» Excerpted data:

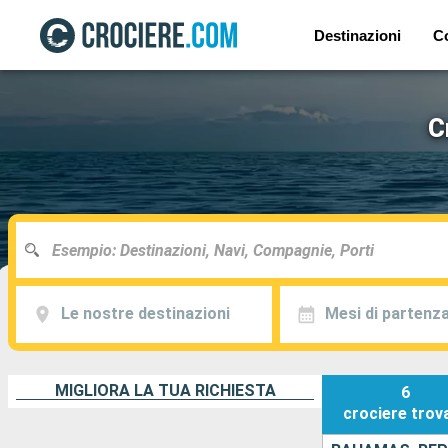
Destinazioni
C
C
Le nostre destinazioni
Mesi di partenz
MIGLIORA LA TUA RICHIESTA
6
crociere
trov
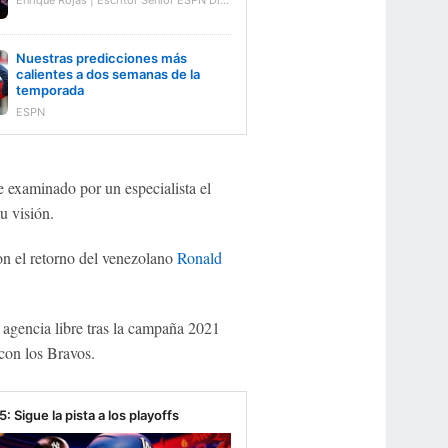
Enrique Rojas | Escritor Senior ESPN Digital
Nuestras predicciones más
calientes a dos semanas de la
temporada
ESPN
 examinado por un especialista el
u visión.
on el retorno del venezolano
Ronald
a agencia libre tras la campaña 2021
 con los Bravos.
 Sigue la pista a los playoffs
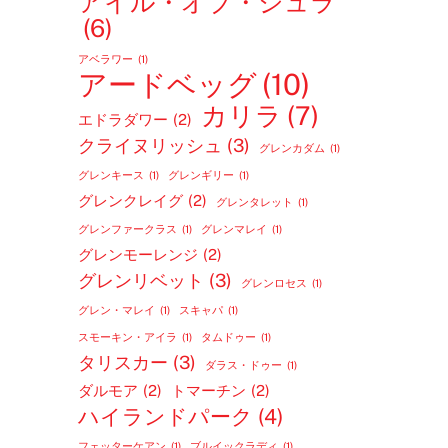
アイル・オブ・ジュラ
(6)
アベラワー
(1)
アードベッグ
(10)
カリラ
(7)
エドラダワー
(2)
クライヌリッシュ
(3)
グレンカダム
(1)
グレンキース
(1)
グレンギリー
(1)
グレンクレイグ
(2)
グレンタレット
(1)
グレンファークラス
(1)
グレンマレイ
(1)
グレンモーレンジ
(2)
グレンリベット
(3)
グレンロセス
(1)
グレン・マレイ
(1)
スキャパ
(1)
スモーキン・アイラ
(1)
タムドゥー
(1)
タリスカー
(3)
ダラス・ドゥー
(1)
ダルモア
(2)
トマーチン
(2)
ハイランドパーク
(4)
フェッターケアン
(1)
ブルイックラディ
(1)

» Problem statement: Each entry should be repeated exactly as it appears; the pictures stay out.

» Expected output:
Destinazioni
C
C
Le nostre destinazioni
Mesi di partenz
MIGLIORA LA TUA RICHIESTA
6
crociere
trov
Enrique Rojas | Escritor Senior ESPN Digital
Nuestras predicciones más
calientes a dos semanas de la
temporada
ESPN
 examinado por un especialista el
u visión.
on el retorno del venezolano
Ronald
a agencia libre tras la campaña 2021
 con los Bravos.
 Sigue la pista a los playoffs
アイル・オブ・ジュラ
(6)
アベラワー
(1)
アードベッグ
(10)
カリラ
(7)
エドラダワー
(2)
クライヌリッシュ
(3)
グレンカダム
(1)
グレンキース
(1)
グレンギリー
(1)
グレンクレイグ
(2)
グレンタレット
(1)
グレンファークラス
(1)
グレンマレイ
(1)
グレンモーレンジ
(2)
グレンリベット
(3)
グレンロセス
(1)
グレン・マレイ
(1)
スキャパ
(1)
スモーキン・アイラ
(1)
タムドゥー
(1)
タリスカー
(3)
ダラス・ドゥー
(1)
ダルモア
(2)
トマーチン
(2)
ハイランドパーク
(4)
フェッターケアン
(1)
ブルイックラディ
(1)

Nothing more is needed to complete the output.